COST- EFFECTIVENESS OF INTENSIVE LIPID LOWERING THERAPY WITH 80 MG OF ATORVASTATIN, VERSUS 10 MG OF ATORVASTATIN, FOR SECONDARY PREVENTION OF CARDIOVASCULAR DISEASE IN CANADA
Main Article Content
Keywords
Cardiovascular disease, atorvastatin, Markov model, cost-effectiveness, Canada
Abstract
Background
The TNT study compared high dose atorvastatin (80 mg) versus moderate atorvastatin (10 mg) treatment in 10,001 patients with stable coronary heart disease (CHD), over 4.9 years. Intensive lipid-lowering with atorvastatin (80 mg) reduced major cardiovascular events by 22%.
Objectives
To assess the cost-effectiveness of intensive lipid-lowering versus moderate lipid lowering treatment from the perspective of the Canadian Ministries of Health.
Methods
A lifetime Markov model was developed to predict cardiovascular (CV) events, costs, survival, and quality-adjusted life years (QALYs) for CHD patients receiving 80 mg versus 10 mg of atorvastatin. Predictions were also made for 10- and 5-year horizons. Treatment-specific event risks were used until five years. Beyond year five, equivalent CV risks were assumed for all patients. Medical-care costs and post-event survival were estimated using Canadian data. Health utility scores were obtained from published studies. Benefits and costs were discounted 5% annually. Probabilistic and deterministic sensitivity analyses were performed.
Results
Treatment with atorvastatin (80 mg) over a lifetime horizon resulted in increased costs (Can$16,542 vs.

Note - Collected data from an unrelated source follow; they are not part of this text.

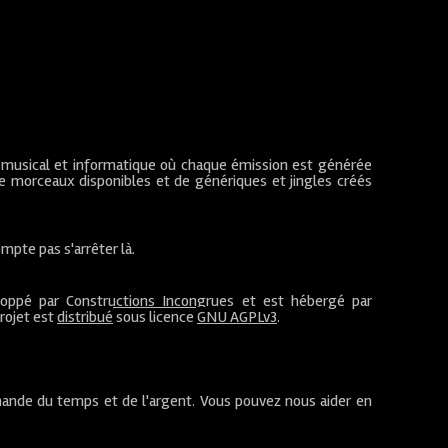
 musical et informatique où chaque émission est générée
de morceaux disponibles et de génériques et jingles créés
mpte pas s'arrêter là.
loppé par
Constructions Incongrues
et est hébergé par
projet est
distribué
sous licence
GNU AGPLv3
.
ande du temps et de l'argent. Vous pouvez nous aider en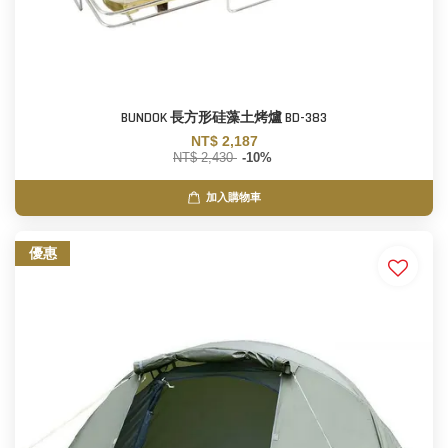
BUNDOK 長方形硅藻土烤爐 BD-383
NT$ 2,187
NT$ 2,430
-10%
加入購物車
優惠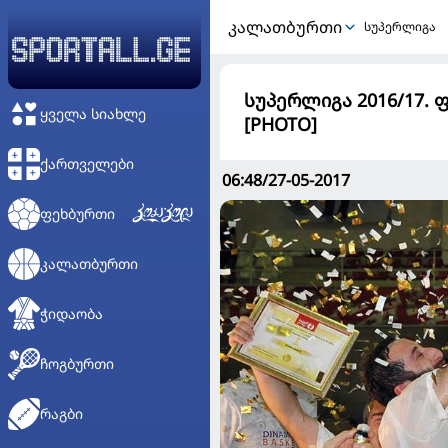
ᲙᲐᲚᲐᲗᲑᲣᲠᲗᲘ
სუპერლიგა
სუპერლიგა 2016/17. 
ᲧᲕᲔᲚᲐ ᲡᲘᲐᲮᲚᲔ
[PHOTO]
ᲥᲐᲠᲗᲕᲔᲚᲔᲑᲘ
06:48/27-05-2017
ᲤᲔᲮᲑᲣᲠᲗᲘ
ᲙᲐᲚᲐᲗᲑᲣᲠᲗᲘ
ᲭᲘᲓᲐᲝᲑᲐ
ᲩᲝᲒᲑᲣᲠᲗᲘ
ᲠᲐᲒᲑᲘ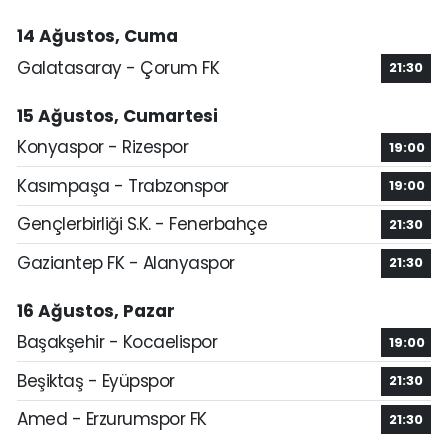
14 Ağustos, Cuma
Galatasaray - Çorum FK
21:30
15 Ağustos, Cumartesi
Konyaspor - Rizespor
19:00
Kasımpaşa - Trabzonspor
19:00
Gençlerbirliği S.K. - Fenerbahçe
21:30
Gaziantep FK - Alanyaspor
21:30
16 Ağustos, Pazar
Başakşehir - Kocaelispor
19:00
Beşiktaş - Eyüpspor
21:30
Amed - Erzurumspor FK
21:30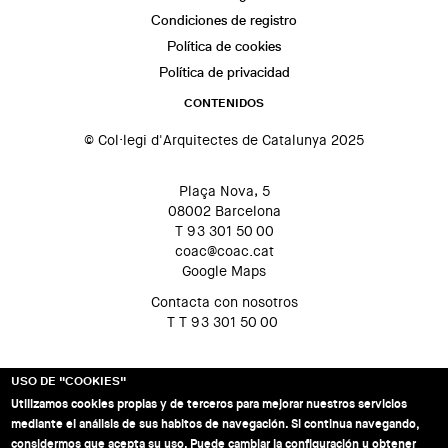
Condiciones de registro
Política de cookies
Política de privacidad
CONTENIDOS
© Col·legi d'Arquitectes de Catalunya 2025
Plaça Nova, 5
08002 Barcelona
T 93 301 50 00
coac@coac.cat
Google Maps
Contacta con nosotros
T T 93 301 50 00
USO DE "COOKIES"
Utilizamos cookies propias y de terceros para mejorar nuestros servicios
mediante el análisis de sus habitos de navegación. Si continua navegando,
considermos que acepta su uso. Puede cambiar la configuración u obtener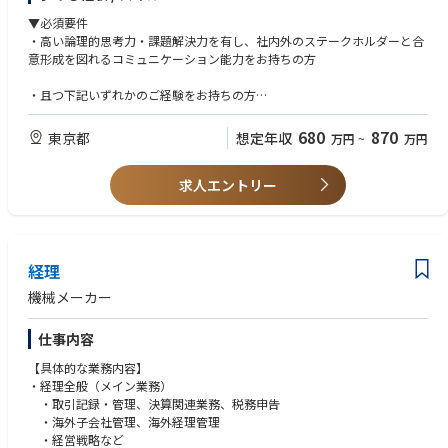
・プロジェクト関係者との合意形成
▼必須要件
④ プロジェクト完了・引き渡し
・高い論理的思考力・課題解決力を有し、社内外のステークホルダーと合
・プロジェクト完了後の運営主体への引き渡し
意形成を図れるコミュニケーション能力をお持ちの方
・プロジェクトを通じた課題・改善点の整理および共有
・且つ下記いずれかのご経験をお持ちの方
【ポジションのアピールポイント】
・経営企画／事業企画、または経営コンサルティングのご経験
・NECグループの働き方や拠点戦略に直接影響する実践的かつ社会的意義
└全社戦略・事業戦略の策定や実行支援のご経験（特に戦略策定フェー
680
870
東京都
想定年収
万円
~
万円
の大きいプロジェクトに
ズ）
関わることが出来ます。
・GRC（ガバナンス、リスク、コンプライアンス）領域：グループガバナ
・不動産・建設・ワークプレイス・IT・ファイナンスが交差する複合領域
求人エントリー
ンス、内部統制、内部監査、株主総会運営、法務などの実務経験
（不動産/建設、
ワークプレイス、IT/AV）のプロジェクトマネジメント経験を積むことが
▼歓迎要件
できます
1)MBA保有、各種資格（簿記、公認会計士、証券アナリスト等）保有、製
・計画されたプロジェクトを「最後までやり切る」経験を通じ、プロジェ
造業経験、中期経営計画や長期計画の策定経験
経理
クトデリバリーの
2)MBA保有、各種資格（簿記、公認会計士、公認内部監査人、公認情報シ
実行力を体系的に高めることが可能です。
ステム監査人）保有、製造業経験、内部監査に関する各種ご経験
機械メーカー
3)大規模な社内調整や複数部門・関係会社を巻き込む業務を主導した経験
想定キャリアパス
仕事内容
▼求める人物像
【職場環境】
非定型かつ自ら論点を定めて進める業務が多い環境であることから、自ら
【具体的な業務内容】
リモートワーク：週半分以上可能
論点を定めプロアクティブに行動できる人材を求めます
・経理全般（メイン業務）
週2日（原則火・金）はチーム全員の出社日が決まっていますが、プロジ
・取引記録・管理、決算関連業務、税務申告
ェクトや業務に合わせて適時出社をしています。
・海外子会社管理、海外経理管理
・経営戦略など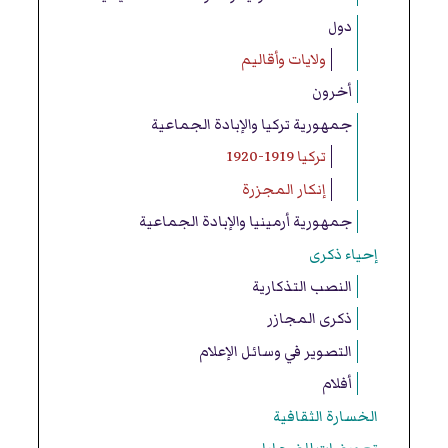
دول
ولايات وأقاليم
أخرون
جمهورية تركيا والإبادة الجماعية
تركيا 1919-1920
إنكار المجزرة
جمهورية أرمينيا والإبادة الجماعية
إحياء ذكرى
النصب التذكارية
ذكرى المجازر
التصوير في وسائل الإعلام
أفلام
الخسارة الثقافية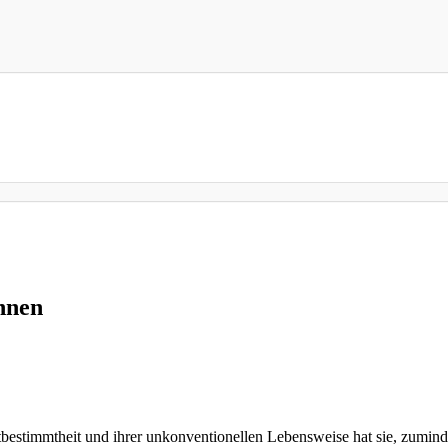
nnen
tbestimmtheit und ihrer unkonventionellen Lebensweise hat sie, zumindes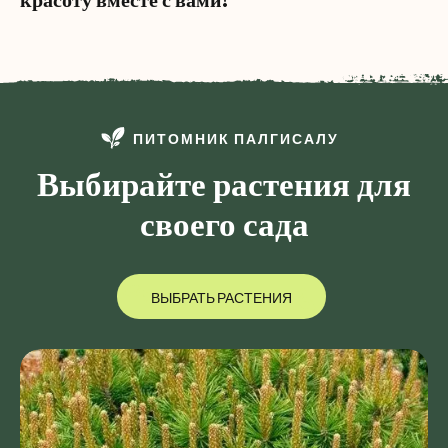
ПИТОМНИК ПАЛГИСАЛУ
Выбирайте растения для
своего сада
ВЫБРАТЬ РАСТЕНИЯ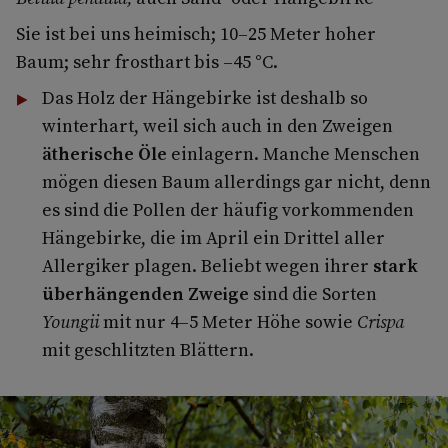
Sie ist bei uns heimisch; 10–25 Meter hoher
Baum; sehr frosthart bis –45 °C.
Das Holz der Hängebirke ist deshalb so
winterhart, weil sich auch in den Zweigen
ätherische Öle
einlagern. Manche Menschen
mögen diesen Baum allerdings gar nicht, denn
es sind die Pollen der häufig vorkommenden
Hängebirke, die im April ein Drittel aller
Allergiker plagen. Beliebt wegen ihrer
stark
überhängenden Zweige
sind die Sorten
Youngii
mit nur 4–5 Meter Höhe sowie
Crispa
mit geschlitzten Blättern.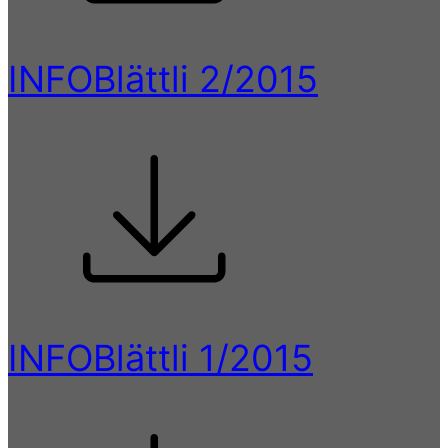
INFOBlättli 2/2015
INFOBlättli 1/2015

Can$15,365), survival (10.12 vs. 10.03 life years), and QALYs (7.71 vs. 7.61) per patient compared with atorvastatin (10 mg), yielding an incremental cost-effectiveness of Can$12,946 per life year gained and Can$11,969 per QALY. The incremental cost per QALY remained below Can$50,000 in 98.1% of 1000 simulations. Results were robust to variations in event hazard ratios, costs, health utility values, and discount rate.
Conclusion
Intensive atorvastatin (80 mg) treatment is predicted to be cost-effective versus atorvastatin (10 mg) for CHD patients in Canada.